Each line that contains the word "Bereich" is to be copied from the records below.

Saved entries
+++

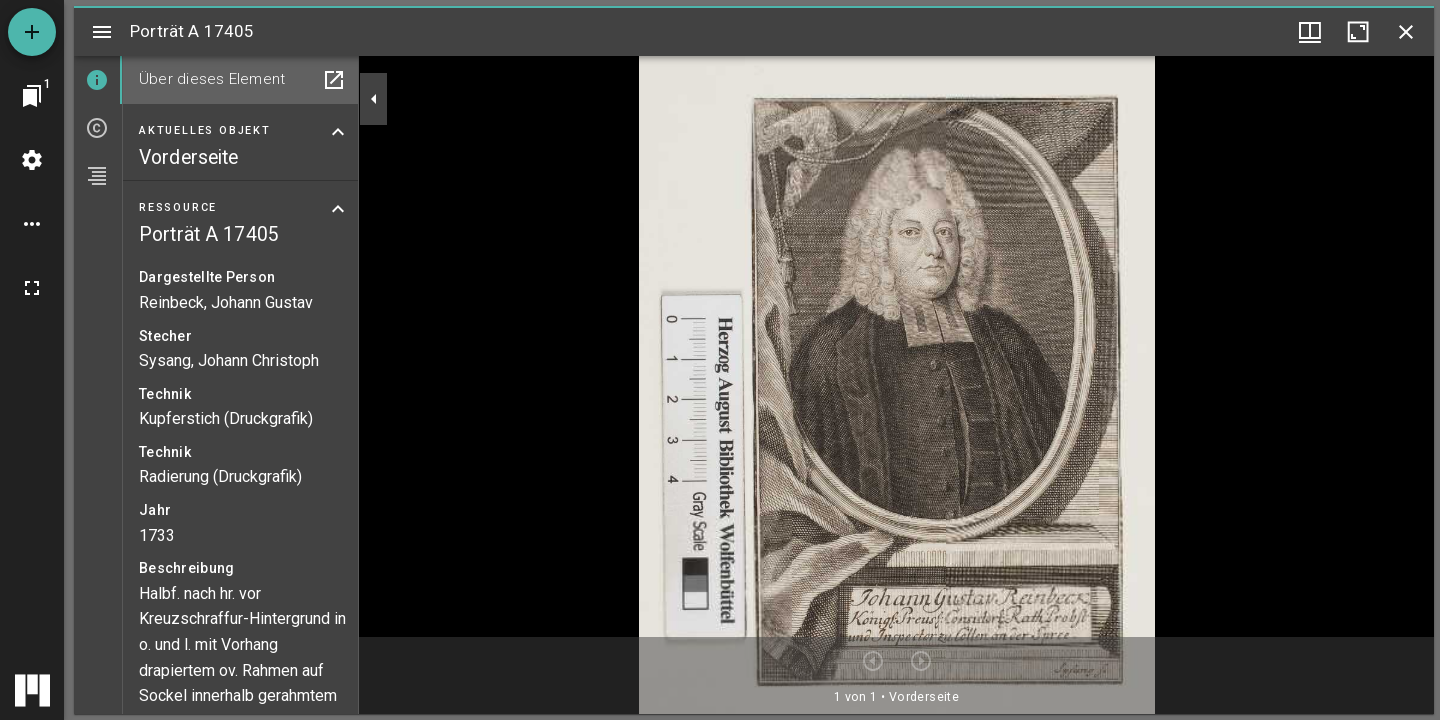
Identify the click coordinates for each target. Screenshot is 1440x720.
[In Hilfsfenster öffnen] (334, 80)
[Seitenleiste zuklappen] (374, 99)
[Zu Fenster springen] (32, 96)
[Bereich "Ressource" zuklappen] (338, 209)
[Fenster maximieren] (1358, 32)
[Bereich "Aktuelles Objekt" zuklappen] (338, 132)
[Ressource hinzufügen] (32, 32)
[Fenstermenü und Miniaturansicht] (1310, 32)
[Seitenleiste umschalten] (102, 32)
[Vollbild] (32, 288)
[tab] (98, 80)
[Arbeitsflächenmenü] (32, 160)
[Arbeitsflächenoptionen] (32, 224)
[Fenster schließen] (1406, 32)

+++

YOUR RESPONSE:
[Bereich "Ressource" zuklappen] (338, 209)
[Bereich "Aktuelles Objekt" zuklappen] (338, 132)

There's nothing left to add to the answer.